He mocked and smirked his way through over 400 election rallies, college town halls, youth conventions, ‘Chai Pre Charcha’ etc. and took the country by storm.
He left nothing to imagination, nobody in any doubt that he was the Arch Angel himself and held Aladin’s Lamp that had the cure for everything.
Black money? Wait for 100 days. Unemployment? One crore jobs a year. Manufacturing? Make in India and FDI in defence and retail. Joblessness? Trust Skill India. Slow growth? Build 100 smart cities. Ganga is still dirty? Namami Gange. No pride in India? International Yoga Day. Poor sanitation? Swachh Bharat. Rural India in distress? JAM over MNREGA. Poor train services? Bullet train between Ahmedabad and Mumbai. Bihar is backward? How much do you need? Rs 1.25 lakh crore?
Coming from any other leader, the promises would have been seen as reckless. But Narendra Modi managed to make them sound credible. It may not entirely be due to his acting or oratory, his reputation as event manager or even his ability to deliver spectacles. It may not also be the case that he is so cynical that he believes he can fool people all the time.
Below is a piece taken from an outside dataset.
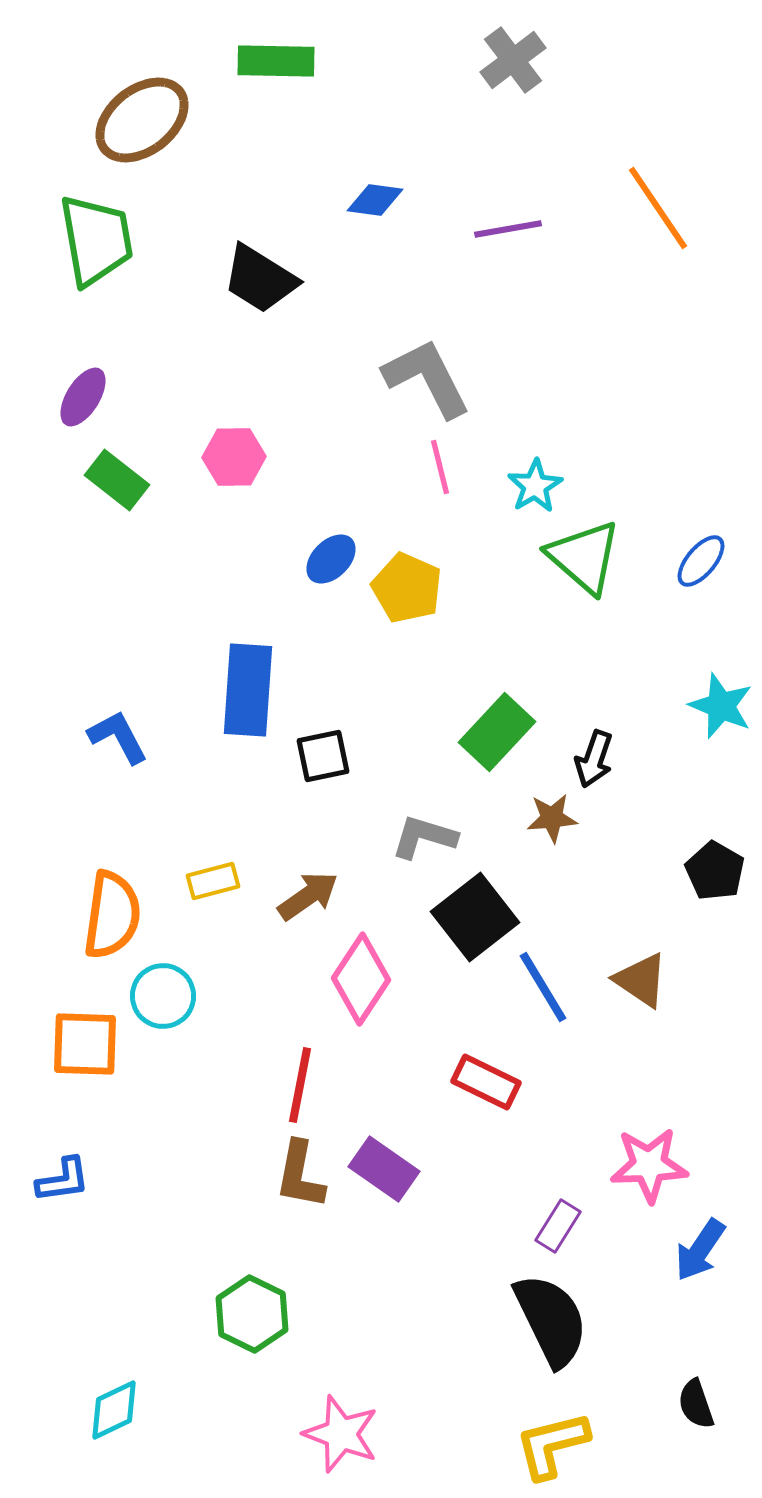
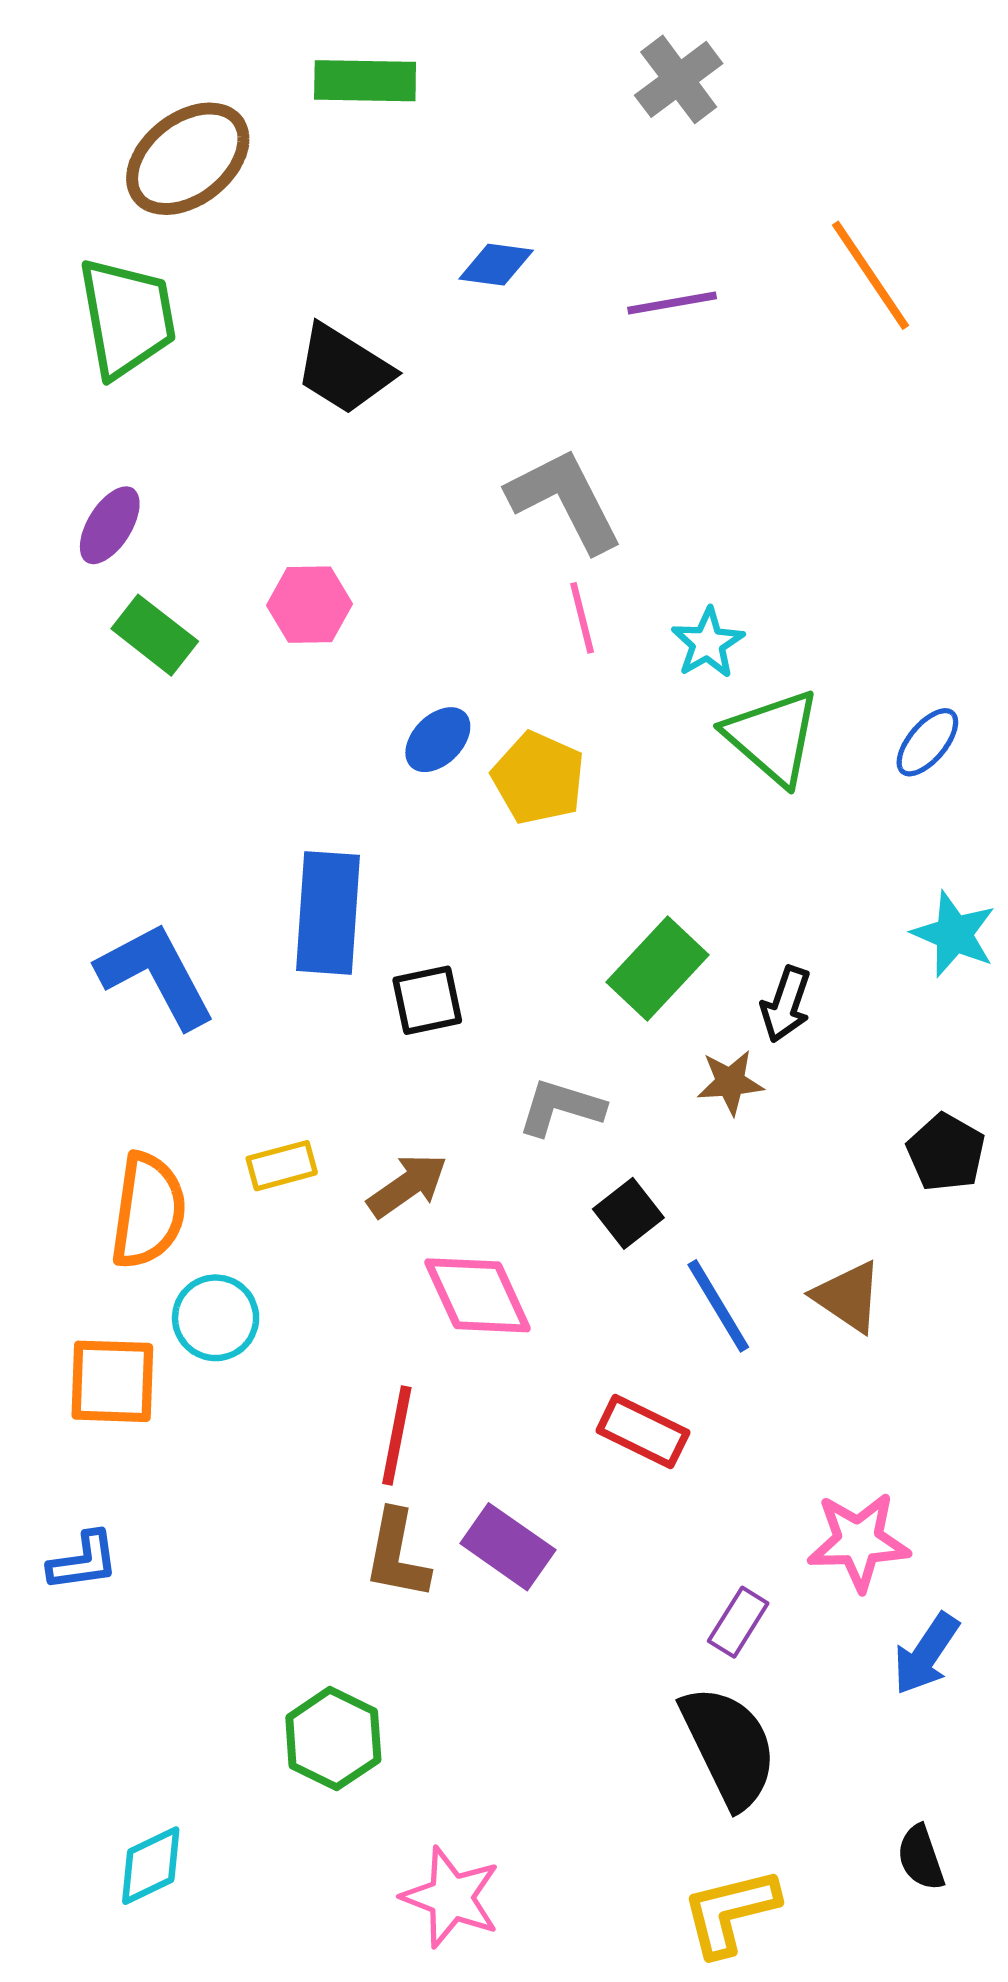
blue L-shape: (118, 737) -> (156, 975), size x1.5
black square: (475, 917) -> (628, 1213), size x0.6
pink diamond: (361, 979) -> (478, 1295), turned -58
To give him the benefit of doubt, he may have actually believed that he had a vision for India, that he was indeed God’s gift to the country. What the country, however, has learnt to its cost is that Narendra Modi’s autocratic governance skills have limitations, that he tried to put the cart before the horse. While he boasted of ‘Team India’ and ‘India First’ and glibly spoke of ‘Sab Ka Saath aur Sab ka Vikas”, he acted and behaves like a lone ranger.
Now we do know that it did not work in Gujarat, that his Gujarat Model was sham. And this is certainly not working in a large, diverse and complex country like India. Questions are being raised on the PMO micro-managing everything and his inability to delegate. Political considerations seem to outweigh administrative imperatives.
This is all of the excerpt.